[Source records]

------------

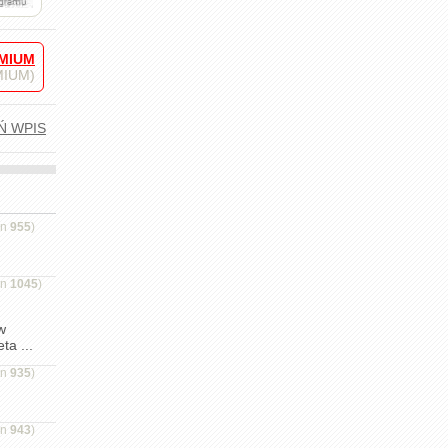
MIUM
EMIUM)
Ń WPIS
on
955
)
on
1045
)
w
ta ...
on
935
)
on
943
)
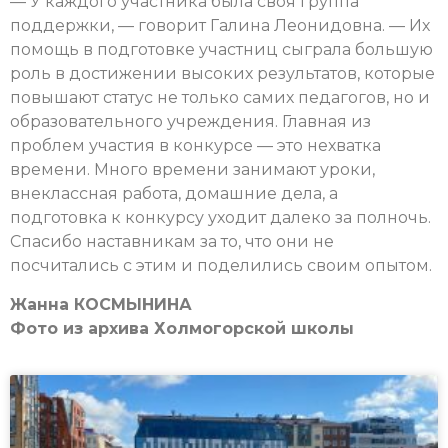
— У каждого участника была своя группа
поддержки, — говорит Галина Леонидовна. — Их
помощь в подготовке участниц сыграла большую
роль в достижении высоких результатов, которые
повышают статус не только самих педагогов, но и
образовательного учреждения. Главная из
проблем участия в конкурсе — это нехватка
времени. Много времени занимают уроки,
внеклассная работа, домашние дела, а
подготовка к конкурсу уходит далеко за полночь.
Спасибо наставникам за то, что они не
посчитались с этим и поделились своим опытом.
Жанна КОСМЫНИНА
Фото из архива Холмогорской школы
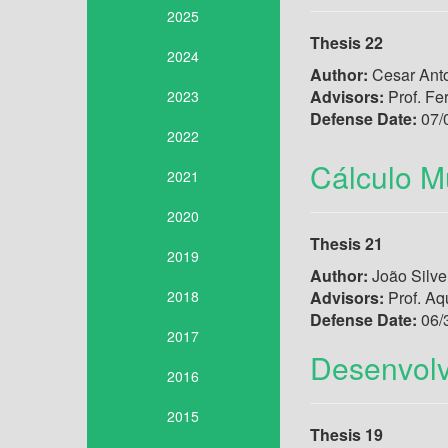
2025
Thesis 22
2024
Author:
Cesar Anto
Advisors:
Prof. Fe
2023
Defense Date:
07/
2022
Cálculo Mu
2021
2020
Thesis 21
2019
Author:
João Silve
2018
Advisors:
Prof. Aq
Defense Date:
06/
2017
Desenvolv
2016
2015
Thesis 19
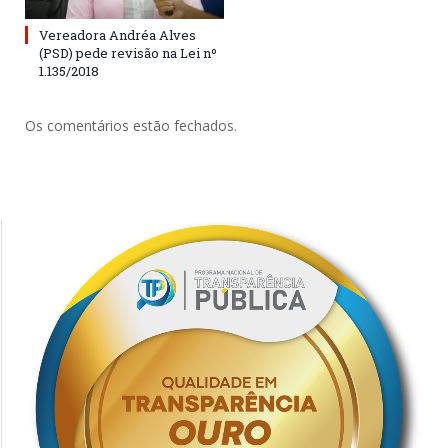
Vereadora Andréa Alves
(PSD) pede revisão na Lei nº
1.135/2018
Os comentários estão fechados.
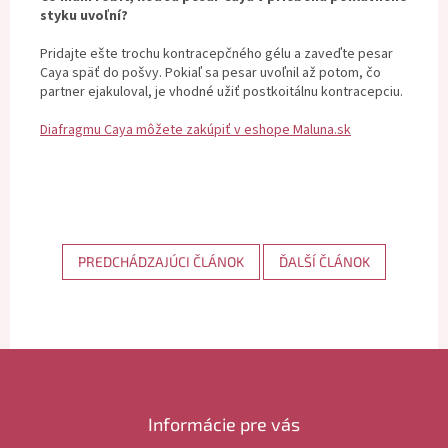
styku uvoľní?
Pridajte ešte trochu kontracepčného gélu a zaveďte pesar
Caya späť do pošvy. Pokiaľ sa pesar uvoľnil až potom, čo
partner ejakuloval, je vhodné užiť postkoitálnu kontracepciu.
Diafragmu Caya môžete zakúpiť v eshope Maluna.sk
PREDCHÁDZAJÚCI ČLÁNOK
ĎALŠÍ ČLÁNOK
Z
á
p
ä
Informácie pre vás
t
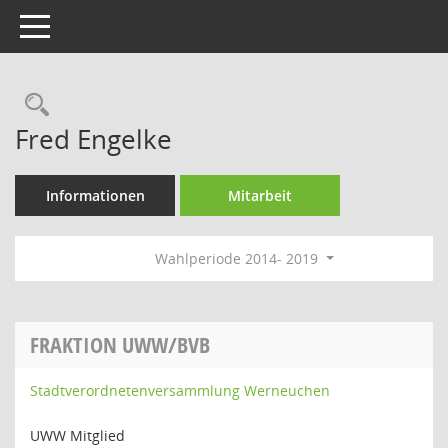
Toggle navigation
Rechercheauswahl
Fred Engelke
Informationen
Mitarbeit
Wahlperiode 2014- 2019
FRAKTION UWW/BVB
Stadtverordnetenversammlung Werneuchen
UWW Mitglied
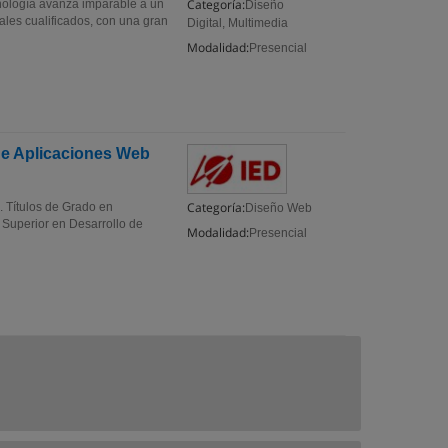
Categoría:
cnología avanza imparable a un
Diseño
nales cualificados, con una gran
Digital, Multimedia
Modalidad:
Presencial
de Aplicaciones Web
Categoría:
. Títulos de Grado en
Diseño Web
 Superior en Desarrollo de
Modalidad:
Presencial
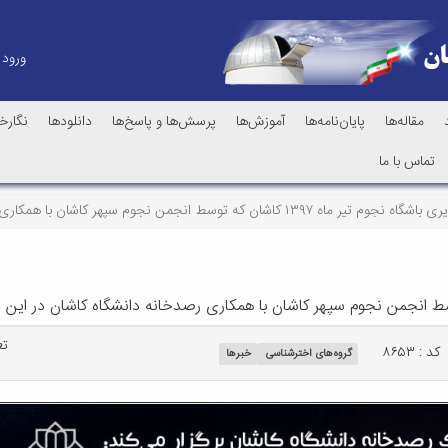
ورود
مقاله‌ها
پایان‌نامه‌ها
آموزش‌ها
پرسش‌ها و پاسخ‌ها
دانلودها
نگارخا
تماس با ما
ان که توسط انجمن نجوم سپهر کاشان با همکاری رصدخانه دانشگاه کاشان در این رصدخانه برگزار شد
تع
کد : ۸۶۵۳
گروه‌های اخترشناسی
خبرها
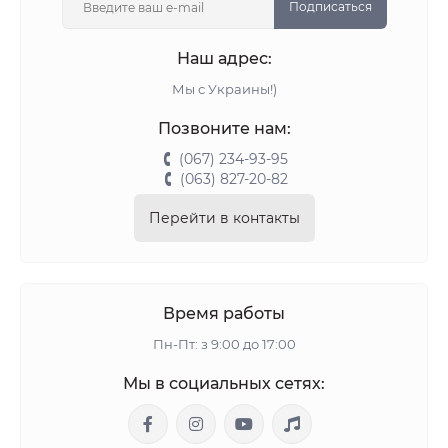
Подписаться
Наш адрес:
Мы с Украины!)
Позвоните нам:
(067) 234-93-95
(063) 827-20-82
Перейти в контакты
Время работы
Пн-Пт: з 9:00 до 17:00
Мы в социальных сетях:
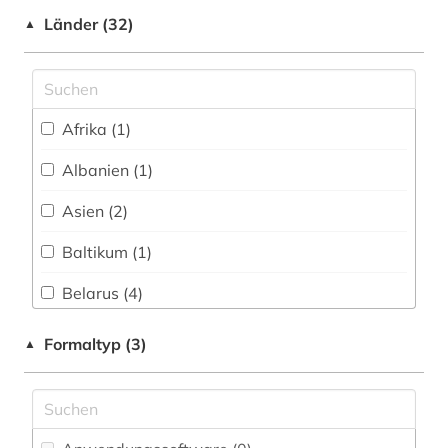
Länder (32)
▲
Nationallizenz (4)
geschichte 1955-1960 (1)
Nationallizenz-Login für registrierte
geschichte 1974-1990 (1)
Einzelpersonen (16)
geschichte 1991 (1)
Afrika (1)
Nationallizenz-Login für registrierte
Einzelpersonen (4)
geschichte <1936-1950> (1)
Albanien (1)
Nationallizenz-Login für registrierte
großer terror &lt;sowjetunion&gt; (1)
Einzelpersonen (1)
Asien (2)
gulag (1)
Nationallizenz-Login für registrierte
Baltikum (1)
Einzelpersonen (3)
gus (1)
Belarus (4)
handschrift (1)
Bosnien-Herzegowina (1)
Formaltyp (3)
▲
holodomor (1)
Bulgarien (1)
indikatoren (1)
Deutschland (6)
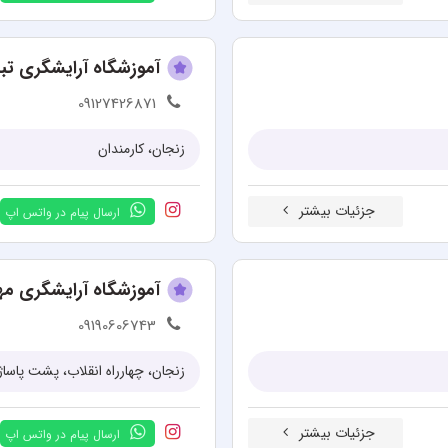
آموزشگاه آرایشگری تب
09127426871
زنجان، کارمندان
جزئیات بیشتر
ارسال پیام در واتس اپ
آموزشگاه آرایشگری مهر
09190606743
زنجان، چهارراه انقلاب، پشت پاساژ
جزئیات بیشتر
ارسال پیام در واتس اپ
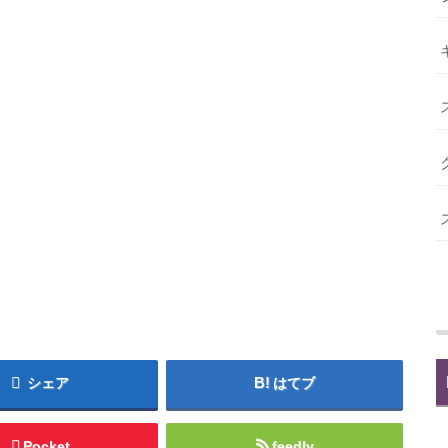
シェア
はてブ
Pocket
feedly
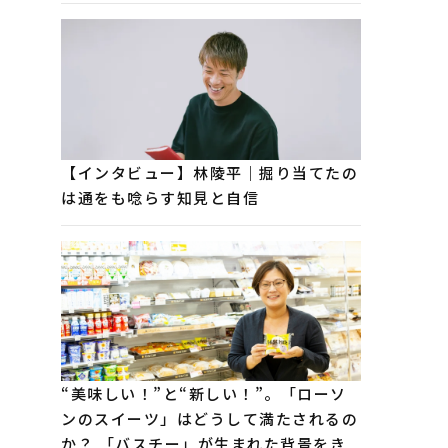
【インタビュー】林陵平｜掘り当てたの
は通をも唸らす知見と自信
“美味しい！”と“新しい！”。「ローソ
ンのスイーツ」はどうして満たされるの
か？ 「バスチー」が生まれた背景をき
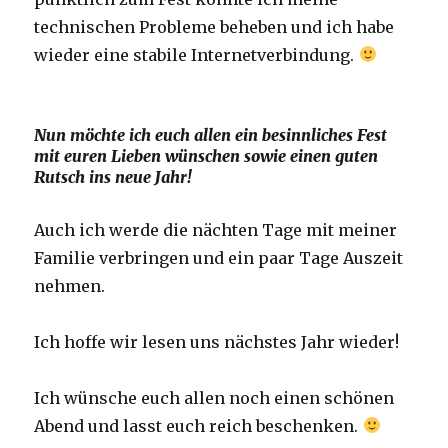
technischen Probleme beheben und ich habe
wieder eine stabile Internetverbindung.
Nun möchte ich euch allen ein besinnliches Fest
mit euren Lieben wünschen sowie einen guten
Rutsch ins neue Jahr!
Auch ich werde die nächten Tage mit meiner
Familie verbringen und ein paar Tage Auszeit
nehmen.
Ich hoffe wir lesen uns nächstes Jahr wieder!
Ich wünsche euch allen noch einen schönen
Abend und lasst euch reich beschenken.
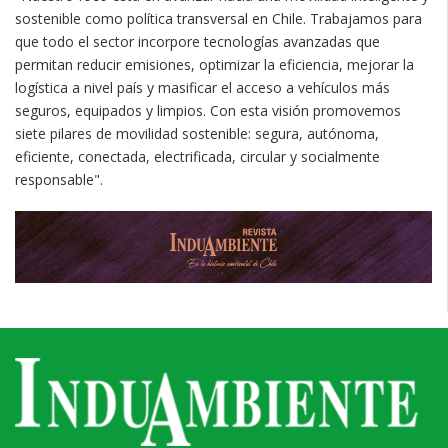
sostenible como política transversal en Chile. Trabajamos para
que todo el sector incorpore tecnologías avanzadas que
permitan reducir emisiones, optimizar la eficiencia, mejorar la
logística a nivel país y masificar el acceso a vehículos más
seguros, equipados y limpios. Con esta visión promovemos
siete pilares de movilidad sostenible: segura, autónoma,
eficiente, conectada, electrificada, circular y socialmente
responsable".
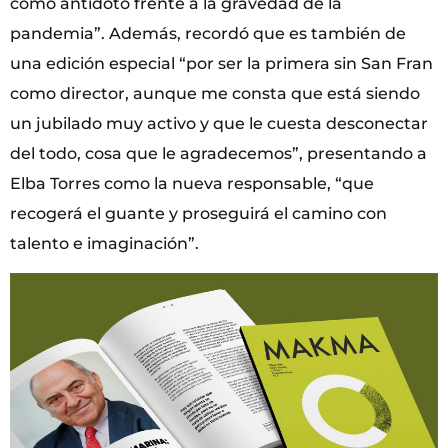
como antídoto frente a la gravedad de la
pandemia”. Además, recordó que es también de
una edición especial “por ser la primera sin San Fran
como director, aunque me consta que está siendo
un jubilado muy activo y que le cuesta desconectar
del todo, cosa que le agradecemos”, presentando a
Elba Torres como la nueva responsable, “que
recogerá el guante y proseguirá el camino con
talento e imaginación”.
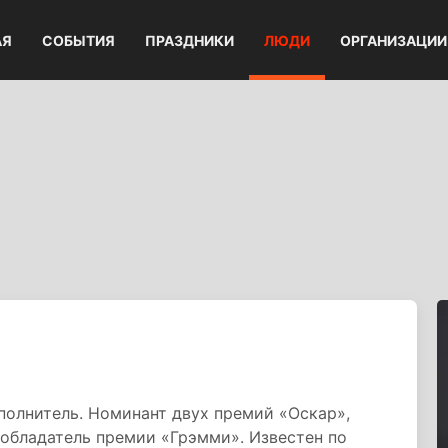
АЯ
СОБЫТИЯ
ПРАЗДНИКИ
ЛЮДИ
ОРГАНИЗАЦИИ
полнитель. Номинант двух премий «Оскар»,
 обладатель премии «Грэмми». Известен по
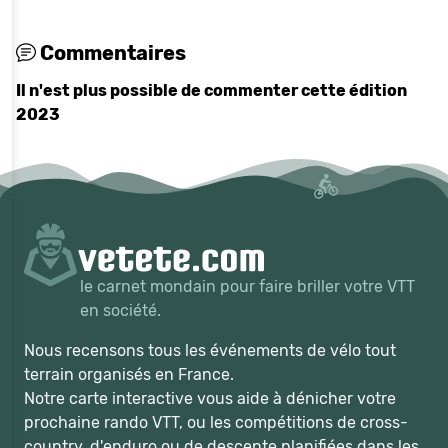
Commentaires
Il n'est plus possible de commenter cette édition
2023
le carnet mondain pour faire briller votre VTT
en société.
Nous recensons tous les événements de vélo tout
terrain organisés en France.
Notre carte interactive vous aide à dénicher votre
prochaine rando VTT, ou les compétitions de cross-
country, d'enduro ou de descente planifiées dans les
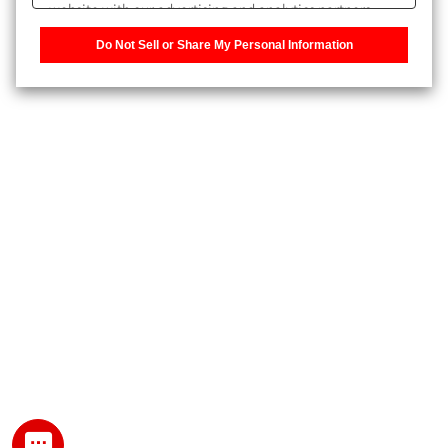
website with our advertising and analytics partners,
また、個人情報を再入力することなくお問合せができるよ
who may combine it with other information that you
うになります。
Do Not Sell or Share My Personal Information
have provided to them or that they have collected from
your use of their services. You have the right to opt-out
登録された個人情報は、当社のプライバシーポリシーに記
of our sharing information about you with our partners.
載された目的のために使用されることがあります。
Please click [Do Not Sell or Share My Personal
Information] to customize your cookie settings on our
website.
Privacy Policy
My SHIMADZU for Analytical 登録
登録時にパスワードを設定してください。
パスワード
文字と数字をそれぞれ1文字以上含み、8文字以上であるこ
と。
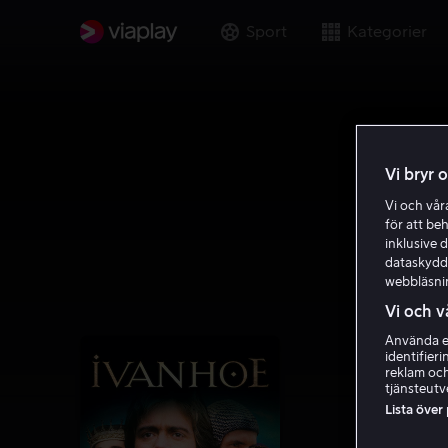
Sport
Kategorier
Vi bryr 
Vi och vå
för att be
inklusive d
dataskydds
webbläsni
Vi och v
Använda ex
identifier
reklam och
tjänsteutv
Lista över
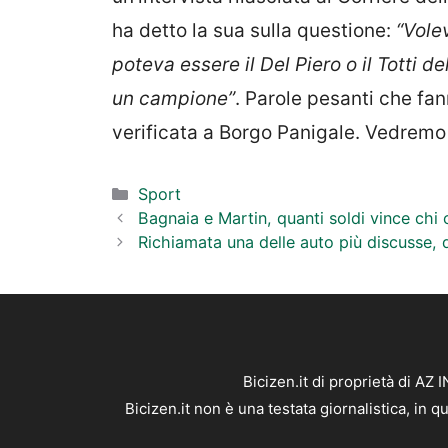
ha detto la sua sulla questione:
“Vole
poteva essere il Del Piero o il Totti 
un campione”
. Parole pesanti che fan
verificata a Borgo Panigale. Vedremo
Categorie
Sport
Bagnaia e Martin, quanti soldi vince chi
Richiamata una delle auto più discusse, 
Bicizen.it di proprietà di AZ
Bicizen.it non è una testata giornalistica, in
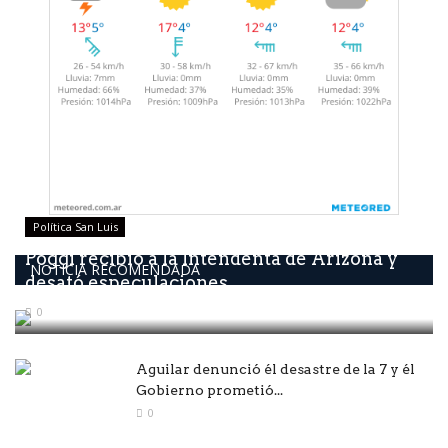
Política San Luis
Poggi recibió a la Intendenta de Arizona y
NOTICIA RECOMENDADA
desató especulaciones...
0
Aguilar denunció él desastre de la 7 y él
Gobierno prometió...
0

------------

WORK TO COMPLETE: After reading the entries above, report the number of lines that include the string "website". Give no other text.

ANSWER TO THIS PROBLEM: 2